Nonparametric Methods

Kernel density estimation: \[\hat{f}(x) = \frac{1}{nh}\sum_{i=1}^n K\!\left(\frac{X_i - x}{h}\right)\]

Bandwidth $h$ controls the bias-variance tradeoff:

Larger $h$: smoother, more bias, less variance
Smaller $h$: rougher, less bias, more variance

Asymptotic bias $\approx \frac{1}{2}f''(x)h^2$. Bias is positive where $f''(x) > 0$ (density is convex) and negative where $f''(x) < 0$ (density is concave).

Optimal bandwidth: $h_0 \propto n^{-1/5}$. Density estimator converges at rate $n^{-2/5}$, slower than parametric $n^{-1/2}$.

Kernel regression (Nadaraya-Watson): \[\hat{m}_{NW}(x) = \frac{\sum_i K\!\left(\frac{X_i-x}{h}\right)Y_i}{\sum_i K\!\left(\frac{X_i-x}{h}\right)}\]

Local linear (LL) estimator is preferred: it corrects for boundary bias and the additional bias term $f'(x)m'(x)/f(x)$ that affects NW. Both have the same asymptotic variance.

As $h \to \infty$, kernel regression converges to the OLS fit. As $h \to 0$, it interpolates the data.

Partially linear regression: $Y = m(X) + Z\delta + e$. Robinson (1988) shows you can estimate $\delta$ by differencing out $E[Y\mid X]$ and $E[Z\mid X]$ nonparametrically, then running OLS on the residuals.

Time Series

Stationarity: $\{Y_t\}$ is weakly stationary if $E[Y_t] = \mu$, $\text{Var}(Y_t) = \sigma^2$, and $\text{Cov}(Y_t, Y_{t-k})$ depend only on $k$, not $t$.

White noise vs.
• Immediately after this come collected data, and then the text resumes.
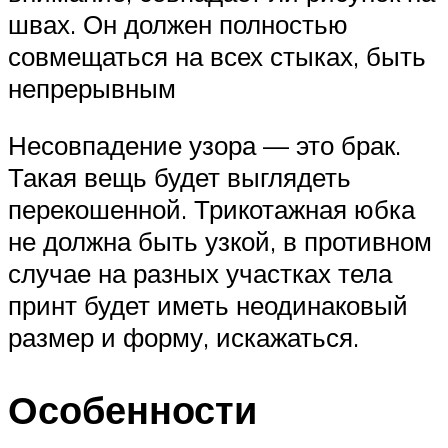
швах. Он должен полностью
совмещаться на всех стыках, быть
непрерывным
Несовпадение узора — это брак.
Такая вещь будет выглядеть
перекошенной. Трикотажная юбка
не должна быть узкой, в противном
случае на разных участках тела
принт будет иметь неодинаковый
размер и форму, искажаться.
Особенности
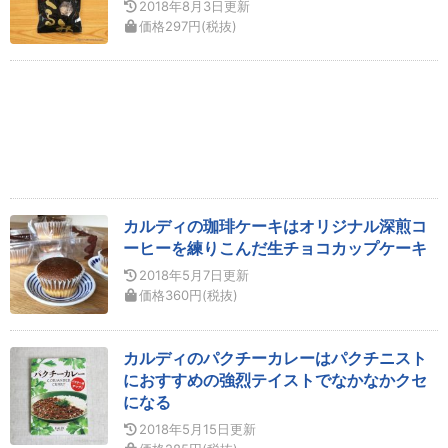
2018年8月3日
更新
価格
297
円
(税抜)
カルディの珈琲ケーキはオリジナル深煎コ
ーヒーを練りこんだ生チョコカップケーキ
2018年5月7日
更新
価格
360
円
(税抜)
カルディのパクチーカレーはパクチニスト
におすすめの強烈テイストでなかなかクセ
になる
2018年5月15日
更新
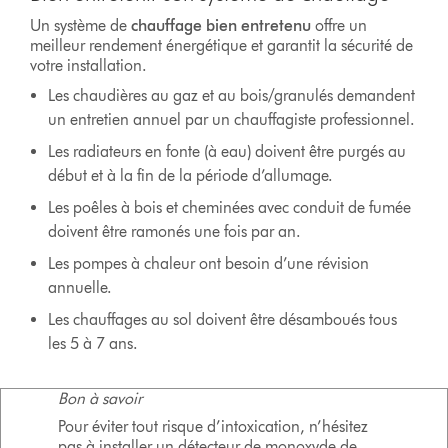
Un système de
chauffage bien entretenu
offre un
meilleur rendement énergétique et garantit la sécurité de
votre installation.
Les chaudières au gaz et au bois/granulés demandent
un entretien annuel par un chauffagiste professionnel.
Les radiateurs en fonte (à eau) doivent être purgés au
début et à la fin de la période d’allumage.
Les poêles à bois et cheminées avec conduit de fumée
doivent être ramonés une fois par an.
Les pompes à chaleur ont besoin d’une révision
annuelle.
Les chauffages au sol doivent être désamboués tous
les 5 à 7 ans.
Bon à savoir
Pour éviter tout risque d’intoxication, n’hésitez
pas à installer un détecteur de monoxyde de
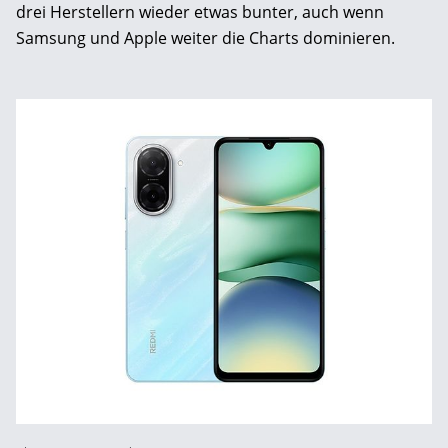
drei Herstellern wieder etwas bunter, auch wenn
Samsung und Apple weiter die Charts dominieren.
MDS: An MDS satisfies $E[e_t \mid \mathcal{F}_{t-1}] = 0$. Every MDS is white noise (serially uncorrelated), but not vice versa.

AR(1): $Y_t = \phi_0 + \phi_1 Y_{t-1} + e_t$

Stationary iff $|\phi_1| < 1$
$E[Y_t] = \phi_0/(1-\phi_1)$, $\text{Var}(Y_t) = \sigma^2/(1-\phi_1^2)$, $\text{Corr}(Y_t, Y_{t-k}) = \phi_1^k$
Impulse response: $b_j = \phi_1^j$
Unit root ($\phi_1 = 1$): random walk, not stationary, not mean-reverting

MA(q): $Y_t = \mu + \sum_{j=0}^q \theta_j e_{t-j}$. Autocorrelations are zero beyond lag $q$.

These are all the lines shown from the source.